A consultation is being launched on the new Incentives and Earned Privileges policy, which would empower governors to design their own programme of incentives tailored to the specific challenges in their prison.
Those who behave well and engage in meaningful activities such as education and employment programmes could receive privileges such as more time in the gym or additional visits.
Crucially, governors will be able to tackle poor behaviour by taking away privileges – returning people to a more basic regime and living conditions – and will have greater freedom to decide how prisoners move up or down privilege levels.
Prisons Minister Rory Stewart said:
Prisons must be places of safety, decency and purposeful activity to turn around the lives of those in custody.
This new framework will give governors the tools to set clear behavioural standards for offenders under their watch, and the consequences should these not be met.
Research on behaviour change shows positive reinforcement is much more effective at shaping behaviour than punishment and, while sometimes necessary, punishment alone does not effectively change behaviour.
Many consider that the incentives system is not currently as effective as it could be, with governors having too little flexibility to establish incentives that their particular cohort of prisoners value.
We are therefore providing governors with more freedom to design their incentive scheme to take account of the
local needs of their prison population and the facilities available in their prison. This means a prison with a good gym, or a wing with a kitchen area, could better use these in its IEP system in future.
Governors could also choose to increase the amount of time out of cell an individual prisoner receives to engage in recreational activities or exercise alongside education and work programmes.
And to better assist them in preparing for life back in the community, governors could choose to incentivise prisoners by offering additional visits from family and friends, with more flexible timings.
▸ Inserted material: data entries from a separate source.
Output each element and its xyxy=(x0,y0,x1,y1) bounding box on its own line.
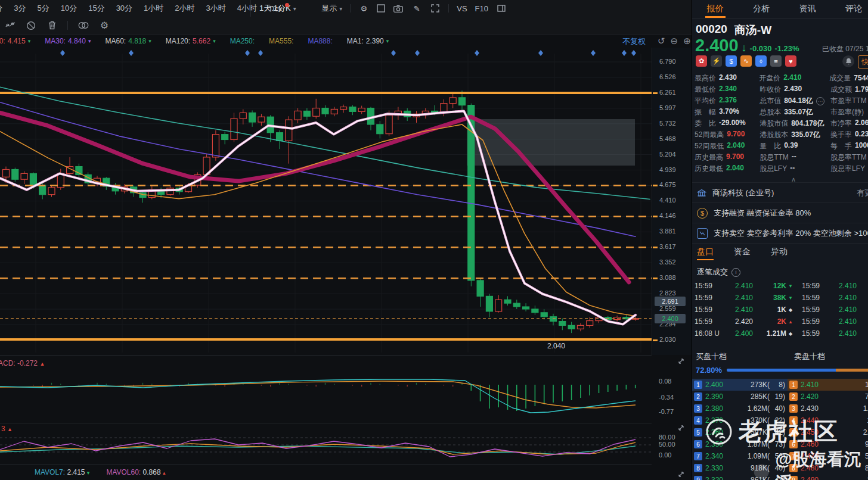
pane-resize-icon[interactable] xyxy=(677,424,685,432)
bid-order-count: 8) xyxy=(770,381,785,389)
tab-评论[interactable]: 评论 xyxy=(831,0,868,18)
depth-row[interactable]: 52.360597K(42)52.4502.21 xyxy=(692,426,868,438)
bid-cell[interactable]: 72.3401.09M(56) xyxy=(692,450,788,462)
settings-gear-icon[interactable]: ⚙ xyxy=(99,20,110,31)
depth-row[interactable]: 42.370370K(22)42.4401.5 xyxy=(692,414,868,426)
quick-order-button[interactable]: 快 xyxy=(858,55,868,68)
short-sell-banner[interactable]: 支持卖空 卖空参考利率 20% 卖空池剩余 >1000万 xyxy=(697,226,868,241)
macd-pane[interactable] xyxy=(0,355,652,423)
stat-item: 成交额1.79亿 xyxy=(830,85,868,95)
ask-cell[interactable]: 92.4901.9 xyxy=(788,474,868,480)
ask-level-badge: 8 xyxy=(789,464,798,472)
bid-cell[interactable]: 22.390285K(19) xyxy=(692,391,788,403)
pane-resize-icon[interactable] xyxy=(677,470,685,478)
timeframe-tab[interactable]: 10分 xyxy=(61,3,77,14)
main-candlestick-chart[interactable]: 2.040 xyxy=(0,48,652,355)
layout-panel-icon[interactable] xyxy=(496,3,507,14)
timeframe-tab[interactable]: 1小时 xyxy=(144,3,163,14)
f10-button[interactable]: F10 xyxy=(475,4,488,13)
pencil-icon[interactable]: ✎ xyxy=(411,3,422,14)
depth-row[interactable]: 22.390285K(19)22.420753 xyxy=(692,391,868,403)
adjust-mode-toggle[interactable]: 不复权 xyxy=(622,36,646,47)
vs-compare-button[interactable]: VS xyxy=(457,4,467,13)
ma-indicator-item[interactable]: MA888: xyxy=(308,37,332,45)
bid-level-badge: 9 xyxy=(694,476,702,480)
tab-资讯[interactable]: 资讯 xyxy=(785,0,831,18)
tab-报价[interactable]: 报价 xyxy=(692,0,739,18)
info-icon[interactable]: i xyxy=(731,268,740,277)
timeframe-tab[interactable]: 3分 xyxy=(14,3,26,14)
bid-cell[interactable]: 62.3501.87M(73) xyxy=(692,438,788,450)
pane-resize-icon[interactable] xyxy=(677,357,685,365)
ask-cell[interactable]: 62.460927 xyxy=(788,438,868,450)
trade-time: 15:59 xyxy=(802,306,829,314)
ask-cell[interactable]: 52.4502.21 xyxy=(788,426,868,438)
bid-cell[interactable]: 12.400273K(8) xyxy=(692,379,788,391)
bid-cell[interactable]: 52.360597K(42) xyxy=(692,426,788,438)
kline-type-selector[interactable]: 1天:1分K ▾ xyxy=(250,0,296,17)
price-axis[interactable]: 6.7906.5266.2615.9975.7325.4685.2044.939… xyxy=(652,48,692,355)
margin-banner[interactable]: $ 支持融资 融资保证金率 80% xyxy=(697,206,811,220)
stats-row: 历史最低2.040股息LFY--股息率LFY-- xyxy=(695,163,868,174)
ma-label: MA1: xyxy=(347,37,364,45)
depth-row[interactable]: 32.3801.62M(40)32.4301.15 xyxy=(692,403,868,414)
stat-value: 3.70% xyxy=(719,107,739,117)
ask-cell[interactable]: 42.4401.5 xyxy=(788,414,868,426)
compare-overlay-icon[interactable] xyxy=(78,20,89,31)
subtab-资金[interactable]: 资金 xyxy=(734,247,751,260)
depth-row[interactable]: 72.3401.09M(56)72.470583 xyxy=(692,450,868,462)
ma-indicator-item[interactable]: MA60:4.818▾ xyxy=(106,37,151,45)
ask-level-badge: 1 xyxy=(789,381,798,389)
fullscreen-icon[interactable] xyxy=(430,3,441,14)
depth-row[interactable]: 62.3501.87M(73)62.460927 xyxy=(692,438,868,450)
timeframe-tab[interactable]: 30分 xyxy=(116,3,132,14)
bid-price: 2.360 xyxy=(705,428,730,437)
ask-cell[interactable]: 82.480826 xyxy=(788,462,868,474)
subtab-盘口[interactable]: 盘口 xyxy=(697,247,714,260)
stat-label: 振 幅 xyxy=(695,107,716,117)
ask-cell[interactable]: 72.470583 xyxy=(788,450,868,462)
company-account-banner[interactable]: 商汤科技 (企业号) 有更新 xyxy=(697,186,774,200)
timeframe-tab[interactable]: 15分 xyxy=(88,3,104,14)
timeframe-tab[interactable]: 5分 xyxy=(37,3,49,14)
subtab-异动[interactable]: 异动 xyxy=(771,247,788,260)
trash-icon[interactable] xyxy=(46,20,57,31)
ma-indicator-item[interactable]: MA555: xyxy=(269,37,293,45)
zoom-out-icon[interactable]: ⊖ xyxy=(671,36,678,46)
indicator-tool-icon[interactable] xyxy=(5,20,16,31)
timeframe-tab[interactable]: 3小时 xyxy=(206,3,226,14)
chart-style-dropdown[interactable] xyxy=(377,4,385,13)
alert-bell-icon[interactable] xyxy=(842,55,854,67)
trade-price: 2.400 xyxy=(726,329,753,338)
hide-drawings-icon[interactable] xyxy=(26,20,36,31)
ma-indicator-item[interactable]: MA10:4.415▾ xyxy=(0,37,30,45)
ask-cell[interactable]: 12.410102 xyxy=(788,379,868,391)
bid-level-badge: 4 xyxy=(694,416,702,425)
ma-indicator-item[interactable]: MA120:5.662▾ xyxy=(166,37,216,45)
zoom-in-icon[interactable]: ⊕ xyxy=(683,36,691,46)
timeframe-tab[interactable]: 1分 xyxy=(0,3,2,14)
bid-cell[interactable]: 32.3801.62M(40) xyxy=(692,403,788,414)
depth-row[interactable]: 12.400273K(8)12.410102 xyxy=(692,379,868,391)
bid-cell[interactable]: 92.320861K(41) xyxy=(692,474,788,480)
timeframe-tab[interactable]: 2小时 xyxy=(175,3,194,14)
tab-分析[interactable]: 分析 xyxy=(739,0,785,18)
gear-icon[interactable]: ⚙ xyxy=(358,3,369,14)
ask-cell[interactable]: 32.4301.15 xyxy=(788,403,868,414)
ma-indicator-item[interactable]: MA30:4.840▾ xyxy=(45,37,91,45)
bid-cell[interactable]: 82.330918K(40) xyxy=(692,462,788,474)
camera-icon[interactable] xyxy=(393,3,404,14)
ask-cell[interactable]: 22.420753 xyxy=(788,391,868,403)
bid-cell[interactable]: 42.370370K(22) xyxy=(692,414,788,426)
oscillator-pane[interactable] xyxy=(0,423,652,465)
bid-price: 2.400 xyxy=(705,381,730,389)
depth-row[interactable]: 82.330918K(40)82.480826 xyxy=(692,462,868,474)
ma-indicator-item[interactable]: MA1:2.390▾ xyxy=(347,37,389,45)
depth-row[interactable]: 92.320861K(41)92.4901.9 xyxy=(692,474,868,480)
ma-indicator-item[interactable]: MA250: xyxy=(230,37,255,45)
undo-icon[interactable]: ↺ xyxy=(658,36,665,46)
display-dropdown[interactable]: 显示 ▾ xyxy=(322,3,343,14)
chevron-down-icon: ▾ xyxy=(293,5,296,12)
pane-divider xyxy=(0,465,652,465)
heart-icon[interactable]: ♥ xyxy=(785,55,796,67)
We will retain sensible limitations on governors’ freedoms, so that, for example, no paid for TV channels or other inappropriate incentives are permitted.
And for those who don’t follow the rules, a strict system of adjudications and punishments will ensure that governors are able to deal swiftly with those who refuse to engage. Punishments range from the removal of privileges to harsher measures such as prosecution and additional prison time.
Notes to editors
- The consultation will launch today (3 September) and will run for a period of 28 days.
- The new system will retain 3 privilege levels: basic, standard and enhanced, but remove ‘entry level’ which Governors tell us is bureaucratic and penalises prisoners who are new, setting up an adversarial relationship with staff from the outset.